Ten years ago, the Secretary's Advisory Committee on Genetic Testing was formed, CNN announced that the future of genetic testing had arrived, the US Federal government passed laws barring large health insurers or employers from using genetic testing to discriminate against individuals, and the Human Genome Project released a map of the human genome. That map included 30,000 genes, which were estimated at the time to represent one-third of the total human genes. Full-scale human genome sequencing quickly ensued. In 2001, the first draft sequence of the human genome was announced by both the National Institutes of Health (NIH) Human Genome Project and the Celera Genomics groups. The total number of human genes was revised as 30,000 to 35,000, with a subsequent revision of 20,000 to 25,000 when the Human Genome Project was completed in 2003, a year that also marked the 50th anniversary of Watson and Crick's description of the double helix structure of DNA. The first part of this century saw an explosion of completed genome sequences of both simple and complex organisms including yeast, Archaea, Escherichia coli, Mycobacterium tuberculosis, Caenorhabditis elegans, Drosophila, Arabidopsis, rat, chicken, chimpanzee, trypanosomatid, dog, rhesus macaque, and platypus.

Ten years ago the only private company talking about DNA sequencing was Celera, using a shotgun sequencing strategy that complemented the mapping approach of the NIH Human Genome Project. Now in 2008, we have 19 genome projects including the cancer genome and microbiome. We strive to take the foundation that has been laid in DNA sequence and understand the functional organization and regulation of our genome sequence. We now know that the human genome consists of probably only 20,000 genes, but there is extensive “multitasking” (to coin the term used by Dr. Francis Collins, former director of the National Human Genome Research Institute) of expression in our genome with alternate transcripts and processing contributing to genetic diversity. Identifying the switches, triggers, exposures, and interactions that control these proteins are the next challenges for geneticists.

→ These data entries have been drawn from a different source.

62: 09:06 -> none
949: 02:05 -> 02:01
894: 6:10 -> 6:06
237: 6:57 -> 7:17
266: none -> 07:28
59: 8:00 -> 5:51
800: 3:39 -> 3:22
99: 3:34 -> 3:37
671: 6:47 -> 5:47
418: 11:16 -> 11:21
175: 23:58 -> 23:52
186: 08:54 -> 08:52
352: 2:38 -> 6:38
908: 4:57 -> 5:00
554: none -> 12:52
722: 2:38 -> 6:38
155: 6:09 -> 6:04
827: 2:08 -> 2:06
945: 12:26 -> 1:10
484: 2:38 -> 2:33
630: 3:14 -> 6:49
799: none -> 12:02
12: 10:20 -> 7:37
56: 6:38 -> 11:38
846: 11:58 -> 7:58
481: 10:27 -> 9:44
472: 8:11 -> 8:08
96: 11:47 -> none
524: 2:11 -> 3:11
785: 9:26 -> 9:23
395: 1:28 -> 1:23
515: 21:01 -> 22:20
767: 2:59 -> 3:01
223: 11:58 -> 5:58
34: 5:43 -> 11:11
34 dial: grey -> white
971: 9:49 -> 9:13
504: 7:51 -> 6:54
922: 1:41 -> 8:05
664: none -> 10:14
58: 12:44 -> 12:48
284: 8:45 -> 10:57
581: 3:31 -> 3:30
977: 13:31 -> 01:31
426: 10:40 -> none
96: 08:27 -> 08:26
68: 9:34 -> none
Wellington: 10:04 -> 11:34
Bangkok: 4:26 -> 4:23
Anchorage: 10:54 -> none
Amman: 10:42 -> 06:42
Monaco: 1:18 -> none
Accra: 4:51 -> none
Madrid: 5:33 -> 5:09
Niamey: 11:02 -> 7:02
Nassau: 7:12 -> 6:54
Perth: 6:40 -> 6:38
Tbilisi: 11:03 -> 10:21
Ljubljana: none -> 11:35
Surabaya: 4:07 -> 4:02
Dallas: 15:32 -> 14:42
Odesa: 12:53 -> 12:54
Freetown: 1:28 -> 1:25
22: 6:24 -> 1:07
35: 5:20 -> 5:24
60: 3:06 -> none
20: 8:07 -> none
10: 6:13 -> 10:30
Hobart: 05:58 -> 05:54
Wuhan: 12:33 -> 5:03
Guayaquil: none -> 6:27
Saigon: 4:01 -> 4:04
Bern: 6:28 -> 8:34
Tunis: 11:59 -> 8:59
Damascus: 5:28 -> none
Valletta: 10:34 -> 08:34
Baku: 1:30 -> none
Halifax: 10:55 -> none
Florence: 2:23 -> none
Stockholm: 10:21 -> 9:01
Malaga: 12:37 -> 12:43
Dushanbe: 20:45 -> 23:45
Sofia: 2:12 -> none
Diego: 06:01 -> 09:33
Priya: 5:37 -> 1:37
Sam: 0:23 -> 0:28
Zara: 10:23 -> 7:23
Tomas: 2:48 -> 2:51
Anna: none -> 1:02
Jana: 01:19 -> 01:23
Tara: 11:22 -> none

What will we do with our new genetic information and disease risk factors? We are at the beginning of personalized medicine with gene-targeted therapies but not yet realizing effective gene therapy. Expanded newborn screening, pharmacogenomics, and nutrigenomics hold promise to help us identify and perhaps attenuate our individual genetic risks for disease susceptibility. “The right drug at the right dose and the right time” is the aim and perhaps the modern restatement of primum non nocere (first, do no harm). In the US we have recently passed the Genetic Information Nondiscrimination Act but also have personal genome companies marketing directly to the public with vague promises of increased understanding of genetics. The implications of our newly found genetic knowledge continue to ripple through all aspects of our society.

Ten to 15 years from now medicine will be quite different as personalized medicine develops both diagnostics and targeted treatments. With application of more emphasis on disease prevention and managing exposures from our environment, diet, or lifestyle, we may significantly influence the clinical outcome of our genetic risk. As laboratory professionals we must engage in active education with our physician and health care colleagues to aid the integration of these advances into routine patient care decisions. We are not limited by lack of good ideas or methods or dedicated individuals but by decreasing financial resources just at the time knowledge is booming. With the recent passing of Victor McKusick, the father of human genetics, let us renew our efforts to strive for responsible application of our understanding of our genomes to improve the diagnosis and treatment of genetic disorders including equal access to medical care for all of our citizens as well as to all global populations in need.

Closing Remarks

As we move further into the new millennium, the usefulness and ease of implementation of molecular testing will no doubt continue expanding. The evolution of molecular diagnostics (as well as molecular prognostics and therapeutics) will continue to improve health care and quality of life into the future, and The Journal of Molecular Diagnostics will continue to lead the way in molecular medicine and analysis of new assay developments.